Text format for language modeling


I cannot seem to find this information anywhere, but perhaps because the search terms are quite general.

I am wondering how the input data format has to look for language modeling. I am particularly interested in CLM but I’d also like to know for MLM.

My intuition tells me that one should:

  • split dataset into sentences
  • ? do linguistic tokenization (split by whitespace) ?
  • insert a “begin of sentence” and “end of sentence” tokens
  • merge the sentences again
  • chunk the text up in blocks of max_seq_len length for the model (you could even do a sliding window of max_seq_len size)
  • so you just have a text file and every paragraph is one (potentially huge) line

This way, the model should be able to generalize better as it learns arbitrary start and ending positions for sentences.

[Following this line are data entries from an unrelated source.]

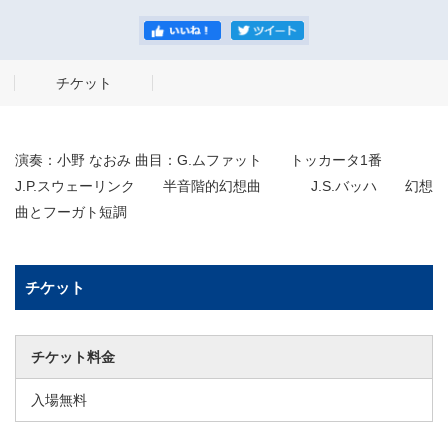
チケット
演奏：小野 なおみ 曲目：G.ムファット トッカータ1番
J.P.スウェーリンク 半音階的幻想曲 J.S.バッハ 幻想
曲とフーガト短調
チケット
チケット料金
入場無料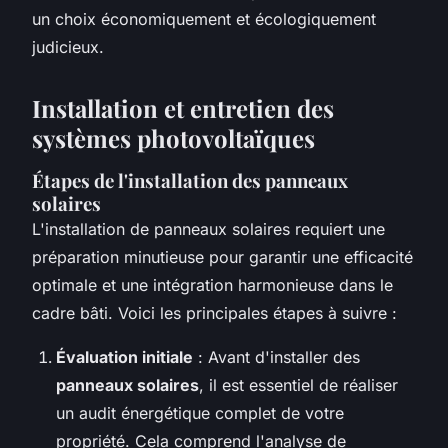
un choix économiquement et écologiquement
judicieux.
Installation et entretien des
systèmes photovoltaïques
Étapes de l'installation des panneaux
solaires
L'installation de panneaux solaires requiert une
préparation minutieuse pour garantir une efficacité
optimale et une intégration harmonieuse dans le
cadre bâti. Voici les principales étapes à suivre :
Évaluation initiale
: Avant d'installer des
panneaux solaires
, il est essentiel de réaliser
un audit énergétique complet de votre
propriété. Cela comprend l'analyse de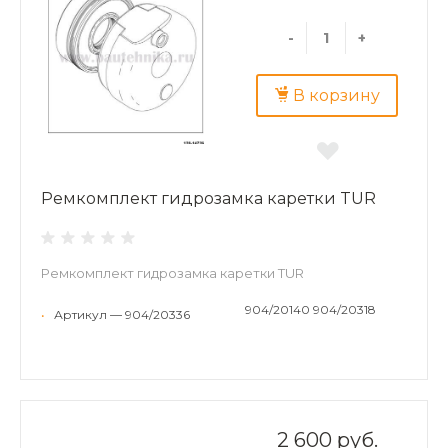
-
+
В корзину
Ремкомплект гидрозамка каретки TUR
Ремкомплект гидрозамка каретки TUR
904/20140 904/20318
•
Артикул — 904/20336
2 600 руб.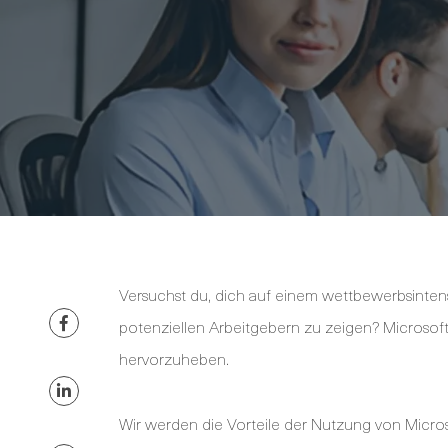
Versuchst du, dich auf einem wettbewerbsinten
potenziellen Arbeitgebern zu zeigen? Microsoft
hervorzuheben.
Wir werden die Vorteile der Nutzung von Micro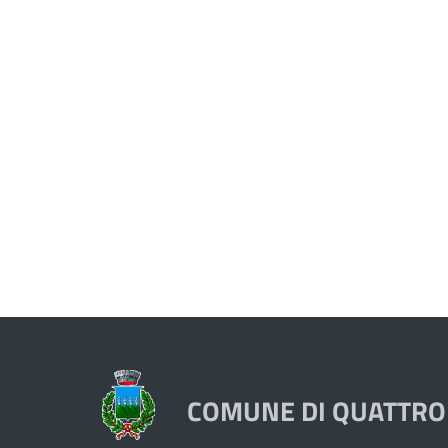
COMUNE DI QUATTRO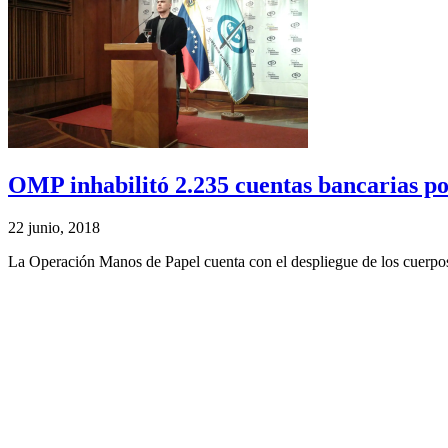
OMP inhabilitó 2.235 cuentas bancarias por
22 junio, 2018
La Operación Manos de Papel cuenta con el despliegue de los cuerpos 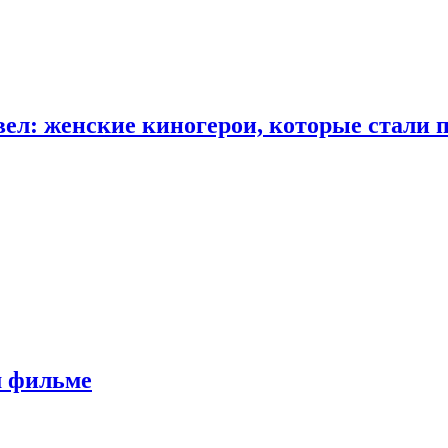
ел: женские киногерои, которые стали 
м фильме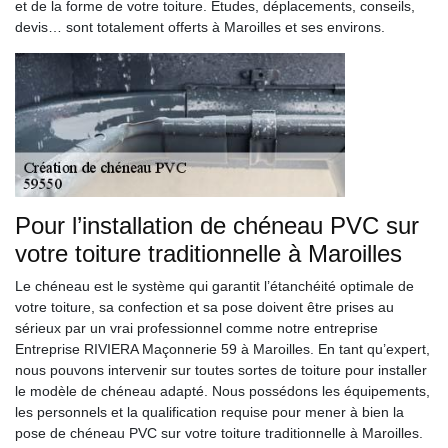
et de la forme de votre toiture. Études, déplacements, conseils,
devis… sont totalement offerts à Maroilles et ses environs.
Pour l’installation de chéneau PVC sur
votre toiture traditionnelle à Maroilles
Le chéneau est le système qui garantit l’étanchéité optimale de
votre toiture, sa confection et sa pose doivent être prises au
sérieux par un vrai professionnel comme notre entreprise
Entreprise RIVIERA Maçonnerie 59 à Maroilles. En tant qu’expert,
nous pouvons intervenir sur toutes sortes de toiture pour installer
le modèle de chéneau adapté. Nous possédons les équipements,
les personnels et la qualification requise pour mener à bien la
pose de chéneau PVC sur votre toiture traditionnelle à Maroilles.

That being said, I do not know whether the position embeddings have a negative impact on this process as they are not “correct” any more. (For chunked sentences, the first word may not be the first word of the sentence.)

Looking at the LM examples, it seems that such steps are not taken automatically, except for chunking. So is my intuition wrong? If so, how exactly should a given text file look?

As a side question: it is not clear to me from the example run_clm script what exactly is meant with " We drop the small remainder". If a text file is given with potentially very long lines (one line per paragraph), does that mean that everything exceeding the block size in that line is discarded? If so, there must be a better way to organise your text file than I illustrated above.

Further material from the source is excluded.